Juan pun berdandan tak kalah rupawan ketika datang menjemputnya. Juan si pintar yang selalu kalah akan berakhir malam ini. Juan sangat menawan dengan balutan jas berwarna abu dengan celana bahan senada. Pria itu tak melengkapi kerahnya dengan dasi. Dua orang yang mengalami masa kuliah menyakitkan, akan datang sebagai pemenang. Namun sangat disayangkan ketika keduanya sampai, lambaian ramah Saka yang menyambutnya di tempat parkiran.
Saka tersenyum menunjukkan giginya yang putih bersih lalu mendekat kemudian menatap tubuh Naima bagian bawah. Rupanya lelaki itu masih ingat kejahatannya yang sengaja melempar sepatu Naima hingga tersangkut di pohon. Naima punya puluhan pasang sepatu, kehilangan satu tak akan membuatnya melarat. Ia dongakkan dagu lalu mempererat pegangannya pada lengan Juan.
"Aku gak nyangka ketemu kalian di sini."
Ketiganya masuk ke sebuah balroom hotel yang disulap menjadi tempat pesta. Balroom hotel itu dihiasi berbagai bunga mawar putih dan merah jambu. Di panggungnya terdapat tulisan besar berupa ucapan selamat datang untuk para alumni. Temat duduk di tata rapi dengan dilengkapi meja bundar bertaplak putih.Sebaiknya Naima segera memilih tempat duduk yang sudah disediakan daripada menanggapi obrolan Saka. Namun Saka berlagak sebagai teman yang baik. Padahal reuni ini harusnya mengingat Saka akan sikap jeleknya dulu. Sekarang pria ini berusaha mengakrabkan diri. Juan sendiri menyambutnya dengan senang ketika bisnis pertambangan mereka dibahas. Obrolan mereka terus berlanjut, menyisakan Naima dengan perasaan dongkol, jengkel dan canggung karena terhimpit di antara dua lelaki yang pernah ada di hidupnya. Ditambah lagi ketika melihat para begundal alias teman basket Saka yang seolah berdiri menyambut mereka dengan ramah. Juan semakin meninggikan dada karena merasa bisa membalas para perundungnya dulu. Ia memahami posisi Juan yang sangat ingin diakui dan dipandang berbeda. Juan yang dulu bertubuh kerempeng dan gemar membawa buku kini berubah menjadi pria matang, gagah, berotot dan tentunya terlihat kaya.
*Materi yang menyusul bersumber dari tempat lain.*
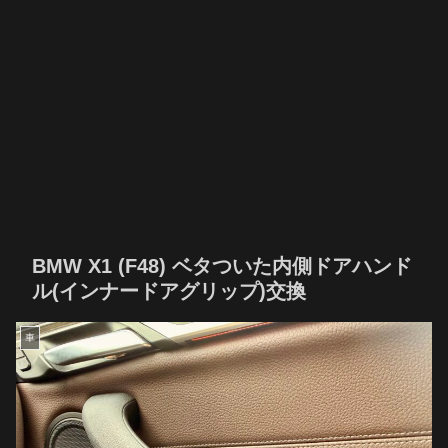
BMW X1 (F48) ベタついた内側ドアハンド
ル(インナードアグリップ)交換
車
Yang membuat Naima tak nyaman adalah beberapa teman melihatnya kagum sekaligus iri padanya. Iri karena berhasil mendapatkan Juan dan sebagian mencibirnya karena masih akrab dengan Saka. Naima yakin ia menjadi buah bibir apalagi Saka sekarang duda. Rasanya muak ketika menatap para manusia yang berbisik padanya. Para sahabat karib Saka di tim basket dulu juga menatapnya tak enak. Suasana reuni untuknya begitu canggung, rasa bangga dan menang tak Naima dapat malah rasa malu yang sekarang menghinggapinya.
Pada saat seperti ini, Naima butuh segelas wine namun sayangnya yang ada hanya sekaleng cola. Minuman ringan lebih baik daripada segelas air putih hambar. "Aku ke temanku dulu." Pamitnya pada Juan. Tapi teman yang mana, temannya tidak hadir karena mereka rata-rata telah menetap di luar negeri. Naima memilih menyingkir untuk mencari udara segar. Ia duduk di undakan samping bangunan, tepat di bawah pohon mahoni.
Namun kesendiriannya tak berlangsung lama ketika mendengar derap langkah sepatu. Ia menoleh, benar saja ada seorang perempuan datang mengenakan gaun ketat merah. Lekuk tubuh perempuan itu yang menggiurkan tercetak jelas. Perempuan itu tersenyum padanya, memperlihatkan sunggingan bibir yang diolesi lipstik merah darah.
"Kamu kenapa di sini?"
Naima meneguk ludah, lalu menatap sengit. Paula berdiri di dekatnya, si medusa memang terlihat bak malaikat dengan kulit sawo matangnya. Rambutnya yang hitam nampak digerai separuh. "Duduk. Lalu kenapa kau ke sini? Bukan bermaksud menggangguku kan?"